With help from locals who provided a skiff and a spot on the wharf to put their dumpster, the small group brought back 4,723 pounds of so-called “ghost gear” to be trashed or recycled, including about 230 derelict lobster traps. The expedition to Outer Bar Island in late June was made up of people from Washington D.C.-based nonprofit Ocean Conservancy, local nonprofit Rozalia Project and the Maine Island Trail Association, a group that protects undeveloped islands along the coast.
“You see this tiny little island, just piled 10 feet (high) with lobster traps and rope and buoys and just all this stuff that is washed up on the shore,” said Madeline Black, a spokesperson for Ocean Conservancy. “It’s eye-opening.”
The abandoned gear gets washed up on the island because of winds and currents, particularly during storms, said Ashley Sullivan, executive director of the Rozalia Project. The trash has been accumulating for decades, Sullivan said, and with over half of it remaining on the island, they’ve “barely made a dent.”
“We found a trap tag that was from like, 1997,” Sullivan said. “But with all the annual loss, more gear will be there next year.”
Black said abandoned gear can continue to capture and kill marine life for years on end, which is a problem for both marine life and the people who fish for a living. In a place like Maine, where fishing is such a huge part of the economy and culture, environmental advocates say, hundreds of thousands of traps get lost and abandoned each year in the gulf.
“If those traps are at the bottom of the ocean, capturing lobsters that otherwise could be … caught by a fisher and taken up and sold, that’s also a huge cost,” Black said.
The gear, which is now largely made with plastic, also has long-term environmental impacts, Sullivan said.
“You’ve got metal traps that are coated in plastic, you have buoys that are made of styrofoam or other hard plastic. The rope is also synthetic,” Sullivan said. “It’s not like back in the day with the wooden traps and the hemp or cotton line.”

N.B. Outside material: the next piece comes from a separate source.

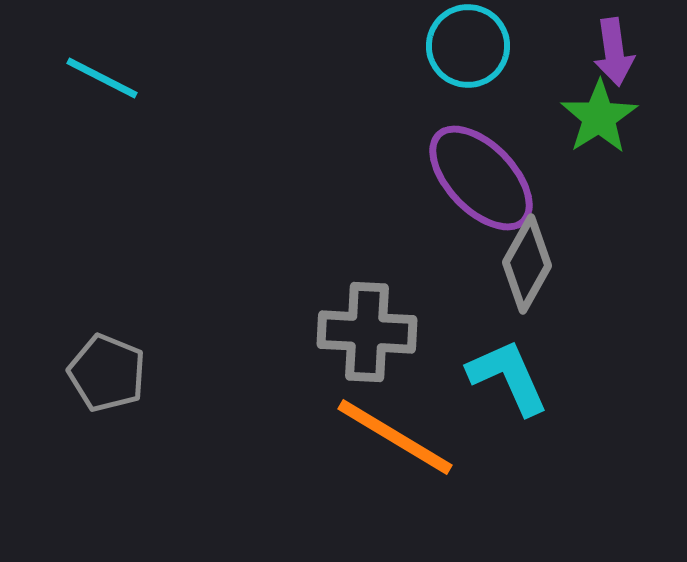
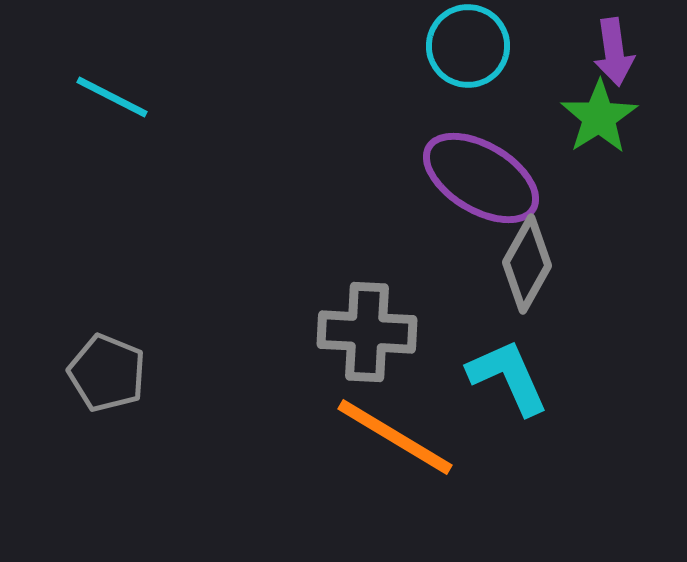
cyan line: moved 10 px right, 19 px down
purple ellipse: rotated 15 degrees counterclockwise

The problem isn’t specific to Outer Bar Island, said Christina Hassett, a regional stewardship manager for the Maine Island Trail Association. Many of the thousands of islands on Maine’s coast do not have full-time residents to regularly pick up abandoned gear.
“There are sites that we’ve gone to where … you can hear the trash before you see it,” Hassett said. “You’re in tall grass and you just hear the crunching of plastic that’s been so UV degraded that it’s just, like, shattering underfoot.”
Black said prevention is the main goal of the Global Ghost Gear Initiative, a program operated by the Ocean Conservancy dedicated to tackling the issue of abandoned fishing gear worldwide. The initiative, partnered with the Gulf of Maine Lobster Foundation, removed a 20-thousand pound ball of gear from off Portland in 2019, according to the Ocean Conservancy. A similar but smaller ball of gear weighing two tons was pulled up off Cape Elizabeth in 2018 by The Gulf of Maine Lobster Foundation.
“While removals like this are critical for the health of our environment and the health of our oceans, ultimately the way we’re going to solve this problem is by preventing gear from being lost in the first place,” Black said. “The good news is that many fishers are already aware of this problem and doing their part to prevent lost gear.”